Phenomenal consciousness is about the temporal “depth” of the present moment. The subjective “now” is, paradoxically, extended in time: it is “temporally thick.” We experience it not as an infinitely thin sliver of time but as a moment in which times present, past and future overlap. We travel through life as in a “time ship,” which “has a prow and stern and room inside for us to move around.” The problem is that the notion of the “extended present” is fundamentally incoherent to the commonsense mind. Our experience (“the thick moment"—an amalgam of past, present and future) is at odds with our understanding of the linearity of time. We can’t get our heads around those ineffable qualities of consciousness because, as the philosopher Natika Newton points out, the very nature of the X factor makes it, "analytically, ostensively and comparatively indefinable.” According to Humphrey (…) it is precisely this that gives consciousness its mysterious, out-of-this-world qualities, and creates the irresistible intuition of mind-body duality. Nature has performed a stupendous conjuring trick: the illusion of the soul. It is an illusion that at once creates and valorises us as conscious entities. It is thereby an adaptive illusion. Consciousness matters, says Humphrey, “because its function is to matter. It has been designed to create in human beings a Self whose life is worth pursuing.” Even beyond death.

Memory, Growth, Love

photography used slightly out of context: Simon Pais

While i’m all down for remembering everything i ever read, just imagine the havoc wreaked on courtship by remembering today. First off, you “remember” interactions that never took place because you read the details of her blog before you even met. Next, all of those blog entries you wrote reminds you of your own emotional naiveté because you were in lurve. And now you have the snarky emails and IMs and texts that show that you’re a complete dickwad and are the root cause of all relationship woes. You have the video of your breakup that you watch over and over again to see what you could’ve done better so that you don’t feel like such shit. Oh, and you have shelves of DVDs that prove that your relationship looks nothing like what “normal” relationships should look like (proof through Molly Ringwald). Somehow, just as you’re starting to feel better, you think that it couldn’t _really_ hurt to look at her MySpace. Only you found that she erased your very existence in an effort to delete the relationship out of memory. And you wonder why you’ve stolen every emo MP3 out there. (…)

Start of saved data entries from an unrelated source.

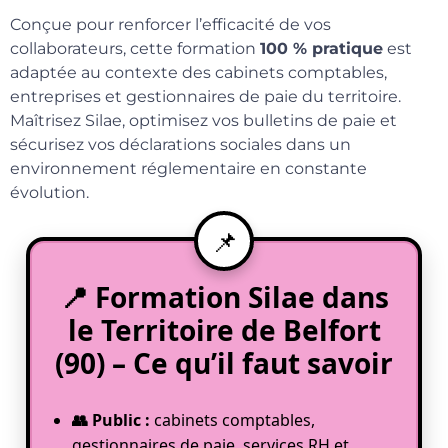
Conçue pour renforcer l’efficacité de vos
collaborateurs, cette formation
100 % pratique
est
adaptée au contexte des cabinets comptables,
entreprises et gestionnaires de paie du territoire.
Maîtrisez Silae, optimisez vos bulletins de paie et
sécurisez vos déclarations sociales dans un
environnement réglementaire en constante
évolution.
📍
Formation Silae dans
le Territoire de Belfort
(90) – Ce qu’il faut savoir
👥 Public :
cabinets comptables,
gestionnaires de paie, services RH et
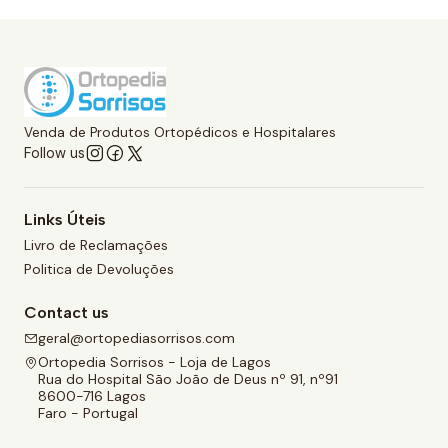
Venda de Produtos Ortopédicos e Hospitalares
Follow us
Links Úteis
Livro de Reclamações
Politica de Devoluções
Contact us
geral@ortopediasorrisos.com
Ortopedia Sorrisos - Loja de Lagos
Rua do Hospital São João de Deus nº 91, nº91
8600-716 Lagos
Faro - Portugal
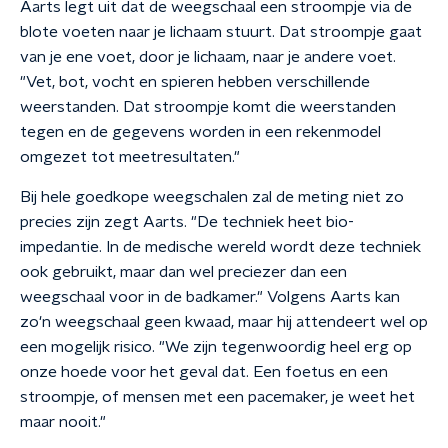
Aarts legt uit dat de weegschaal een stroompje via de
blote voeten naar je lichaam stuurt. Dat stroompje gaat
van je ene voet, door je lichaam, naar je andere voet.
"Vet, bot, vocht en spieren hebben verschillende
weerstanden. Dat stroompje komt die weerstanden
tegen en de gegevens worden in een rekenmodel
omgezet tot meetresultaten."
Bij hele goedkope weegschalen zal de meting niet zo
precies zijn zegt Aarts. "De techniek heet bio-
impedantie. In de medische wereld wordt deze techniek
ook gebruikt, maar dan wel preciezer dan een
weegschaal voor in de badkamer." Volgens Aarts kan
zo'n weegschaal geen kwaad, maar hij attendeert wel op
een mogelijk risico. "We zijn tegenwoordig heel erg op
onze hoede voor het geval dat. Een foetus en een
stroompje, of mensen met een pacemaker, je weet het
maar nooit."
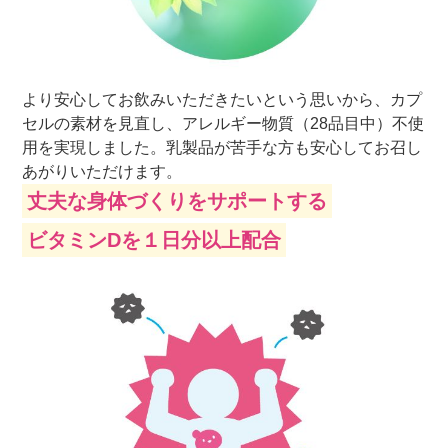
より安心してお飲みいただきたいという思いから、カプ
セルの素材を見直し、アレルギー物質（28品目中）不使
用を実現しました。乳製品が苦手な方も安心してお召し
あがりいただけます。
丈夫な身体づくりをサポートする
ビタミンDを１日分以上配合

Media has made it difficult for cultural memories to fade. We don’t remember the days of house calls for courtship because society moved away from that rather quickly (and few read beyond the Crib Notes of 11th grade English texts). But thanks to TV and movies, we “remember” past practices and norms. Does this mean that culture will have a much harder time evolving with the times? Or perhaps it means that there will be an ever-increasing disconnect between the generations because even though your mom didn’t fall in love like Ingrid Bergman, she’s still gonna imagine that this is how it’s supposed to be. How does the non-forgetfulness of archival media influence our culture’s ability to shift over time?

We are building technology with the implicit desire to remember everything. Every interaction, every feeling, every idea. Why? Perhaps this isn’t such a good thing. I for one would like to see my digital memories fade into hearts and flowers.

Some thoughts from Danah Boyd on the implications persistent digital memory (IM/email archives, blogs, images, video) has on culture, relationships, etc.